Sometimes the smallest changes can have the most impact. Convert the data into other common or standard formats. Extracting data from spreadsheets into CSV files. Convert data published in more complex formats or via APIs into simpler tabular data to make it more accessible to analysts rather than programmers.

Or maybe you can enrich a dataset by adding identifiers that will allow it to be linked to other sources. Do the work of merging with other datasets to bring in more context.

The downside here is that if the original data changes your extended version will get out of date. If you can’t commit to keeping your version up to date, then be sure to share your code and document your methods.

Allow others to repeat the steps you’ve taken. And don’t forget to suggest the improvements to the publisher.

Document

Write additional documentation to fill in gaps where the publisher has not provided sufficient background or explanation. Explain technical concepts or academic terms to a non-specialist audience.

As a user of the data, you’re able to write that documentation from a perspective that reflects the needs and questions of your specific community and the kinds of questions you need to ask. The original publisher might not have all that context or understand those needs, so this work can be really helpful.

Good documentation can be a finding aid. There are structured ways that you can go about writing documentation, such as this tool for writing civic data guides. (Check out some of the examples).

Evangelise

Email people that might have a need for the data. Tweet about it to a wider community. Highlight it in a presentation. Talk about it over coffee Zoom.

Fix

If the dataset is collaboratively maintained then go ahead and fix errors and omissions. If you’re not confident about making a fix, then submit an error report. In addition to fixing errors you might be able to help verify that data is correct.

If a dataset isn’t collaboratively maintained then, when you find errors, be sure to flag them to the publisher and highlight the issue for others.
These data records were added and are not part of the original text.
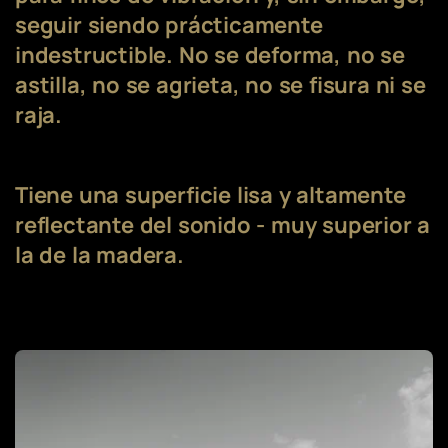
seguir siendo prácticamente
indestructible. No se deforma, no se
astilla, no se agrieta, no se fisura ni se
raja.
Tiene una superficie lisa y altamente
reflectante del sonido - muy superior a
la de la madera.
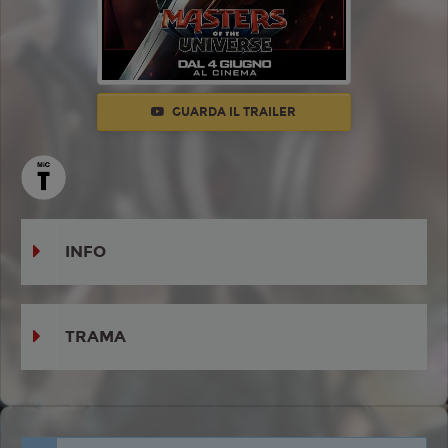
GUARDA IL TRAILER
INFO
TRAMA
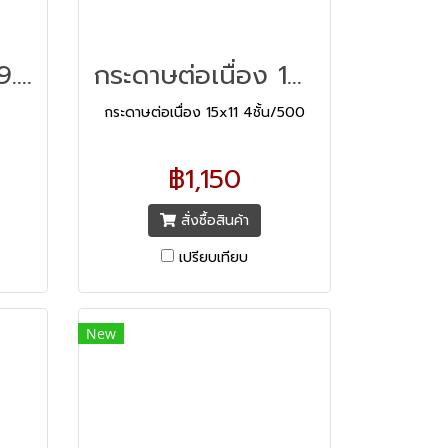
กระดาษต่อเนื่อง 9.5x5.5 4ชั้น/1000
กระดาษต่อเนื่อง 15x11 4ชั้น/500
กระดาษต่อเนื่อง 15x11 4ชั้น/500
฿1,150
สั่งซื้อสินค้า
เปรียบเทียบ
New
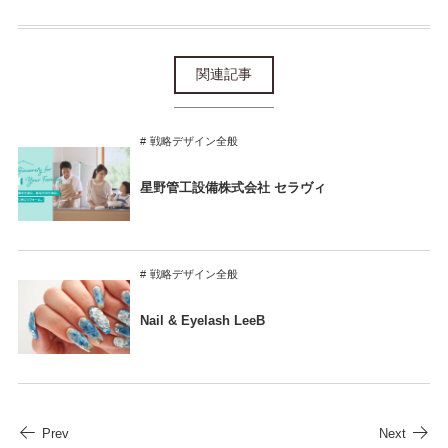
関連記事
戦略デザイン全般
星野管工設備株式会社 セラヴィ
戦略デザイン全般
Nail & Eyelash LeeB
Prev
Next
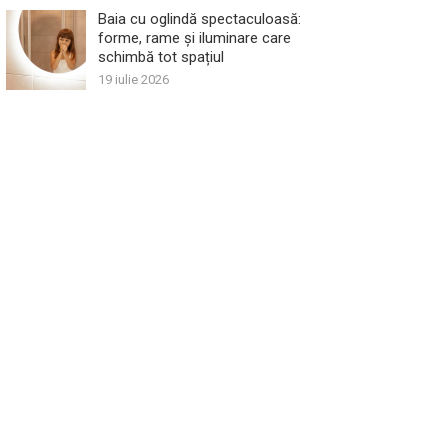
Baia cu oglindă spectaculoasă:
forme, rame și iluminare care
schimbă tot spațiul
19 iulie 2026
Or consider publishing an enriched version with fixes applied.


This framework isn’t perfect. The name is a bit clunky for a start. But there’s a couple of things that I like about it.

Firstly, it recognises that not all contributions need to be technical. There’s room for others to use different skills and in different ways.

Secondly, the elements overlap and reinforce one another. Writing documentation and blogging about how you’ve used a dataset helps to evangelise it. Enriching a dataset can help demonstrate in a practical way how a publisher can improve how data is published.

Finally, it serves to highlight some important aspects of community curation which aren’t always well supported in existing data platforms and portals. We can do better here.

If you’re interested in working on adapting this further then happy to chat!. It might be useful to have a cheat sheet that supports its application to data and more examples of how to do these different elements well.

How can publishing more data decrease the value of existing data?

Last month I wrote a post looking at how publishing new data might increase the value of existing data. I ended up listing seven different ways including things like improving validation, increasing coverage, supporting the ability to link together datasets, etc.

But that post only looked at half of the issue. What about the opposite? Are there ways in which publishing new data might reduce the value of data that’s already available?

The short answer is: yes there are.  But before jumping into that, lets take a moment to reflect on the language we’re using.

A note on language

The original post was prompted by an economic framing of the value of data. I was exploring how the option value for a dataset might be affected by increasing access to other data. While this post is primarily looking at how option value might be reduced, we need to acknowledge that “value” isn’t the only way to frame this type of question.

We might also ask, “how might increasing access to data increase potential for harms?” As part of a wider debate around the issues of increasing access to data, we need to use more than just economic language. There’s a wealth of good writing about the impacts of data on privacy and society which I’m not going to attempt to precis here.

It’s also important to highlight that “increasing value” and “decreasing value” are relative terms.

Increasing the value of existing datasets will not seem like a positive outcome if your goal is to attempt to capture as much value as possible, rather than benefit a broader ecosystem. Similarly, decreasing value of existing data, e.g. through obfuscation, might be seen as a positive outcome if it results in better privacy or increased personal safety.

Decreasing value of existing data

Having acknowledged that, lets try and answer the earlier question. In what ways can publishing new data reduce the value we can derive from existing data?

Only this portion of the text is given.